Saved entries
□ □ □ □ □
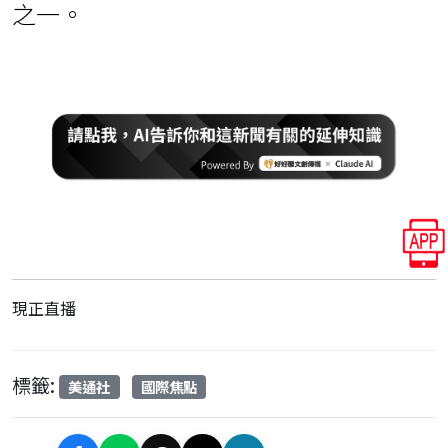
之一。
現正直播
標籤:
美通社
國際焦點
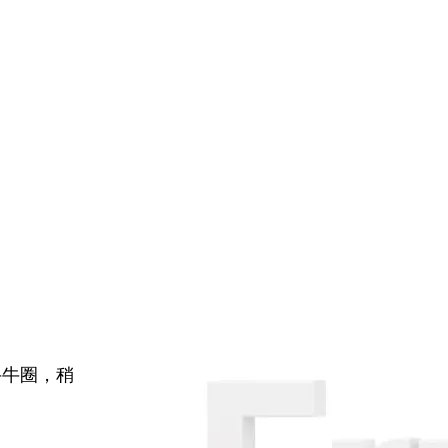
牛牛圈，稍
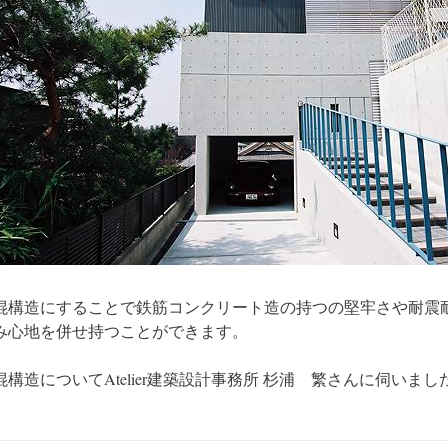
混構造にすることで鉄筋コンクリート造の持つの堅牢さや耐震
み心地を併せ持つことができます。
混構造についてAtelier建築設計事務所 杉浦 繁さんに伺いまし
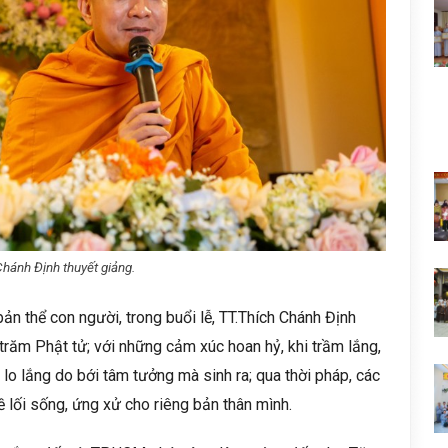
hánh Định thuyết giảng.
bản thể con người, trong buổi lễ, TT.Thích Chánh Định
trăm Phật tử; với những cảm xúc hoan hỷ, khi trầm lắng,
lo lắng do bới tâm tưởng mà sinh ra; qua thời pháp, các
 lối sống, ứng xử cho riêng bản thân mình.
□ □ □ □ □
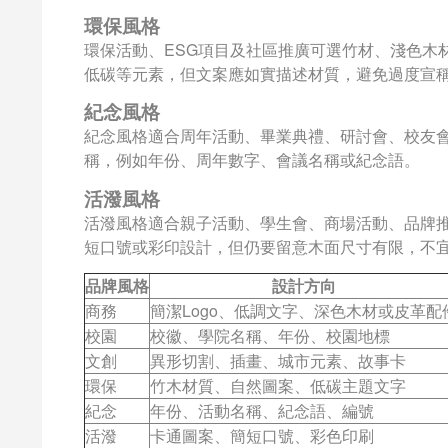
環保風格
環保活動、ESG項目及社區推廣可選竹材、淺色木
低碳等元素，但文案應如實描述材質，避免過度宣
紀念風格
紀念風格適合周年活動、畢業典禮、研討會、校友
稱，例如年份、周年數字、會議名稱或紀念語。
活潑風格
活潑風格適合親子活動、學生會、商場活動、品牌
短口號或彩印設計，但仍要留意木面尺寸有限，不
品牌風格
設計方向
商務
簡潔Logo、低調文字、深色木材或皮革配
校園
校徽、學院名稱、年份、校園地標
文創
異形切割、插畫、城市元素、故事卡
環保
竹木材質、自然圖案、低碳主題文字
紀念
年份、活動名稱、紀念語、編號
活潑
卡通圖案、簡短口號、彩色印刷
□ □ □ □ □
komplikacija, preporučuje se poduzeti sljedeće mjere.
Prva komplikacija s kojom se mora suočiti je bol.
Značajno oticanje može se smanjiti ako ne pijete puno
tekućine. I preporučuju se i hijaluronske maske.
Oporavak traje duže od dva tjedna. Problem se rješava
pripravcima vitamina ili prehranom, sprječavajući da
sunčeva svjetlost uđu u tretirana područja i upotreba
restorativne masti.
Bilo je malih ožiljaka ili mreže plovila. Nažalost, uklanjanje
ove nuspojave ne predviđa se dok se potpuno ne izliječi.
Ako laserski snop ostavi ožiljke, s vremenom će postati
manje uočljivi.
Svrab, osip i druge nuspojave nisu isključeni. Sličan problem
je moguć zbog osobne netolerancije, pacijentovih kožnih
□ □ □ □ □
What the task requires
Copy out every line in the entries above that holds "lắng".

The answer
trăm Phật tử; với những cảm xúc hoan hỷ, khi trầm lắng,
lo lắng do bới tâm tưởng mà sinh ra; qua thời pháp, các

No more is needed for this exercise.